Troubleshooting a SanDisk 2GB card, is it broken or is there another problem?

I bought a SanDisk 2GB card via mail order from ZipZoomFly.com. I put it in my camera [Canon SD400] and took a few pictures, no problem. I tried to put it into my USB card reader which I have used with all my previous cards and got an error [OSX 10.4] which said that my disk couldn't be read, did I want to initialize it? I said no and got the pictures off of my camera via the cable. Then I tried to initialize the card and got an I/O error.

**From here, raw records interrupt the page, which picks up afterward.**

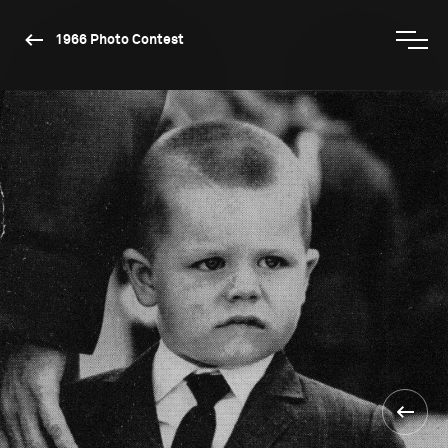
1966 Photo Contest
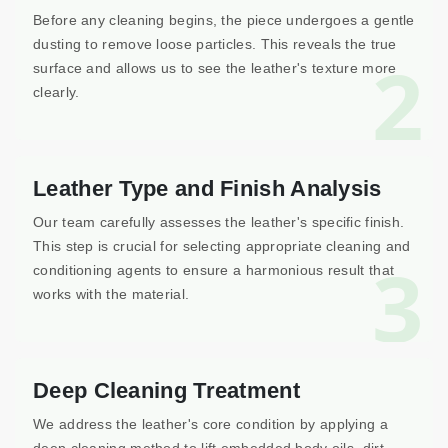
Before any cleaning begins, the piece undergoes a gentle
dusting to remove loose particles. This reveals the true
2
surface and allows us to see the leather's texture more
clearly.
Leather Type and Finish Analysis
Our team carefully assesses the leather's specific finish.
This step is crucial for selecting appropriate cleaning and
3
conditioning agents to ensure a harmonious result that
works with the material.
Deep Cleaning Treatment
We address the leather's core condition by applying a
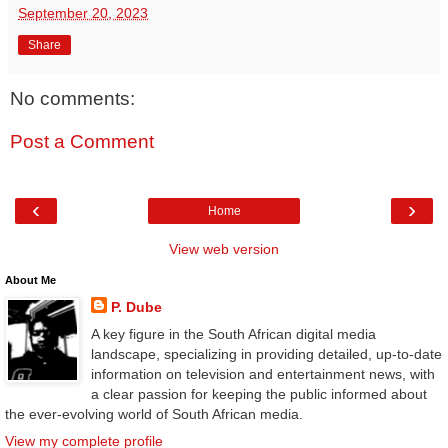
September 20, 2023
Share
No comments:
Post a Comment
‹
›
Home
View web version
About Me
P. Dube
A key figure in the South African digital media
landscape, specializing in providing detailed, up-to-date
information on television and entertainment news, with
a clear passion for keeping the public informed about
the ever-evolving world of South African media.
View my complete profile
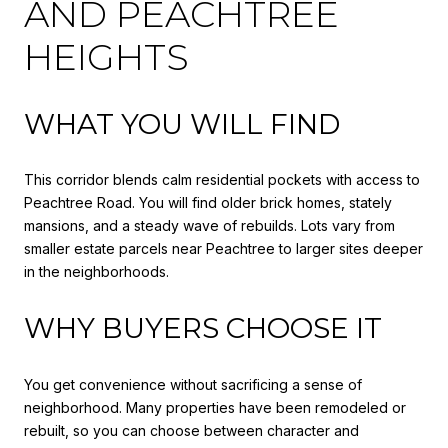
AND PEACHTREE
HEIGHTS
WHAT YOU WILL FIND
This corridor blends calm residential pockets with access to
Peachtree Road. You will find older brick homes, stately
mansions, and a steady wave of rebuilds. Lots vary from
smaller estate parcels near Peachtree to larger sites deeper
in the neighborhoods.
WHY BUYERS CHOOSE IT
You get convenience without sacrificing a sense of
neighborhood. Many properties have been remodeled or
rebuilt, so you can choose between character and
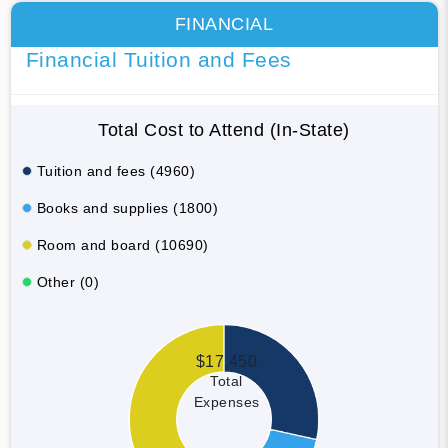
FINANCIAL
Financial Tuition and Fees
Total Cost to Attend (In-State)
Tuition and fees (4960)
Books and supplies (1800)
Room and board (10690)
Other (0)
$17,450
Total
Expenses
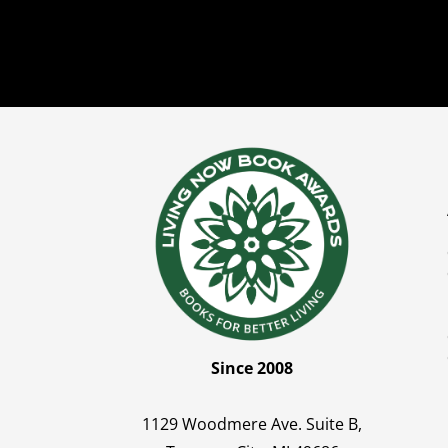
Since 2008
1129 Woodmere Ave. Suite B,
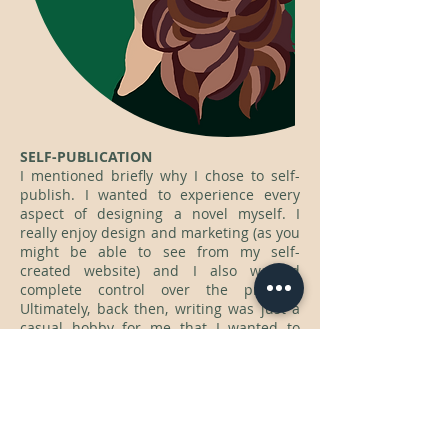
SELF-PUBLICATION
I mentioned briefly why I chose to self-
publish. I wanted to experience every
aspect of designing a novel myself. I
really enjoy design and marketing (as you
might be able to see from my self-
created website) and I also wanted
complete control over the process.
Ultimately, back then, writing was just a
casual hobby for me that I wanted to
share with people over the internet, like
posting art to a forum page, but on a
larger scale. I didn't think I wanted to be
an author, so I didn't 'waste' time working
to get it published.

I can't do anything with the card using OSX's disk repair -- I ran a checksum but anything else gets an I/O error -- and when I put the card back into my camera I now get a "memory card error" message and can't format it or otherwise use it. This happens when I use it in other cameras, not just mine. My camera also uses other SanDisk cards with no problem.



So, are there any troubleshooting steps that I should try, or is this card just borked? Is there anything about the card being a 2GB card that might be a problem with the camera/card reader?
posted by jessamyn to Computers & Internet (10 answers total)
 
I am no flash card memory expert, but it sounds like you either have

a. A defective flash card
b. A defective card reader

From your story it sounds like the reader may have actually toasted your card (completely possible, I can't tell you whether it's more likely you just have a bad memory card). You should be able to get a replacement card either way from ZipZoomFly by sending this one back, but I would be wary when using the flash card reader in the future on memory cards of this size.
posted by onalark at 9:19 AM on October 1, 2006


check your reader for bent pins, with CF they can happen pretty easily and they can cause problems like this.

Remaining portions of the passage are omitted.